Auch die Einrichtung der Sozialraumkonferenz innerhalb des geförderten Projekts, für die Joussen zuständig ist, trägt zur Entwicklungsarbeit bei, indem sie Organisationen im oder für das Quartier zusammenbringt und in Arbeitsgruppen zu verschiedenen Themen regelt. Mehrere kleine Projekte, die sich aus den Arbeitsgruppen ergeben wie Deutschkurse, Hausaufgabenbetreuung und Kunstaktionen wurden bereits durchgeführt oder sind geplant. So auch ein Deutschkurs für Frauen mit begleitender Kinderbetreuung.

Aufgrund mangelnder Kita-Plätze sei es gerade immobilen Müttern nicht möglich, Deutschkurse zu besuchen. „Hier war wichtig zu sehen, dass diese Frauen dann bereit waren, diese Kurse zu machen, wenn ihre Kinder betreut sind. Es zeigt, dass man da auch in Zukunft was machen kann“, erklärt Joussen. Es steht ein Verfügungsfonds in Höhe von 45.000 Euro zur Verfügung. Die Quartiersprojekte können mit einer Summe von maximal 5000 Euro gefördert werden.

Allerdings geht der Förderzeitraum des gesamten Projektes nur noch bis Ende 2018, stellt Joussen das Problem heraus: „Wenn diese Struktur mit all dem, was bisher gemacht worden ist, keine Fortsetzung finden würde, dann gäbe es ein sehr großes Problem“. Er richtet sich damit vor allem an das Land Nordrhein-Westfalen, damit solche Strukturen, die die Integration fördern, weitere Unterstützung finden.

Hoffen auf weitere Förderung

Auf Nachfrage, wie es 2019 nach einem Auslauf der Förderung weitergehe, zeigt sich die Verwaltung zuversichtlich. „Wir sind auf dem Weg in Hinblick auf das Enddatum der Förderung nach Möglichkeiten zu suchen, dieses Quartiersmanagement in dieser oder in andere Form weiterzuführen, auch mit einer entsprechenden Förderung“, teilte Sozialdezernent Stefan Kaever mit. Man müsse sich um eine entsprechende Anschlussförderung bemühen.

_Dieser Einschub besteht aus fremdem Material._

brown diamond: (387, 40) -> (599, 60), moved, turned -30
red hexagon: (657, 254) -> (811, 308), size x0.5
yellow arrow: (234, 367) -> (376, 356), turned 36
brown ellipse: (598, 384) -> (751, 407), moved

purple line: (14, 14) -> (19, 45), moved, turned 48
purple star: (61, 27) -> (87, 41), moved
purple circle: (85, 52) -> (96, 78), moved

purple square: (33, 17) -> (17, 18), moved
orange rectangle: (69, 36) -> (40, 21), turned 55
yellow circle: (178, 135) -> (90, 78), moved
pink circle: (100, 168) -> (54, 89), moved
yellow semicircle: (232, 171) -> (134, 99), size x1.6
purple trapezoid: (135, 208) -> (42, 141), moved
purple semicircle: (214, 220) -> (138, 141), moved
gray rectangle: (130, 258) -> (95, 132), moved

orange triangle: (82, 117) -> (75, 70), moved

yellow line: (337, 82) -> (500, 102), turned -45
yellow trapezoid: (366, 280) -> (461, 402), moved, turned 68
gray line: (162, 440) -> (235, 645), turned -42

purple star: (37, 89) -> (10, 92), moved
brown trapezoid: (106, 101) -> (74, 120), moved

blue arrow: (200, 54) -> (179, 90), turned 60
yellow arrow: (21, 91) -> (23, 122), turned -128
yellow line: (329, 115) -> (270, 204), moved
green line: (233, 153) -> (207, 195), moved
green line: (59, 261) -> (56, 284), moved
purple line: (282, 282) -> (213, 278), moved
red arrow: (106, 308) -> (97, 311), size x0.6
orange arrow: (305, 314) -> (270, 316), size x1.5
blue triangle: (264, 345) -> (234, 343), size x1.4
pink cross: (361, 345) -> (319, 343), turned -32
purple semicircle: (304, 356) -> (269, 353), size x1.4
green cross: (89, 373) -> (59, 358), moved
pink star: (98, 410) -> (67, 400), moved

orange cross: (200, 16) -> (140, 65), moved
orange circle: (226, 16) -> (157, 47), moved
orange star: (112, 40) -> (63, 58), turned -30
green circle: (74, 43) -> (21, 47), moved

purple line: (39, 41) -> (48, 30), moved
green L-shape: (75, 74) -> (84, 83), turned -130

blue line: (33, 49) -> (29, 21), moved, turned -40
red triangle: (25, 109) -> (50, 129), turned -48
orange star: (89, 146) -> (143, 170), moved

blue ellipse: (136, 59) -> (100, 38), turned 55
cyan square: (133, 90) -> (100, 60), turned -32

„Wenn wir diese nicht bekommen, ist meine Überzeugung, dass wir dann im Haushalt entsprechende Priorität setzen müssten“, erklärt Kaever weiter. Er blickt damit auf Beratungen und Planungen des Haushalts 2019, in welchem Umfang und Höhe eine Finanzierung des Quartiersmanagement Eschweiler-West finanzierbar sei.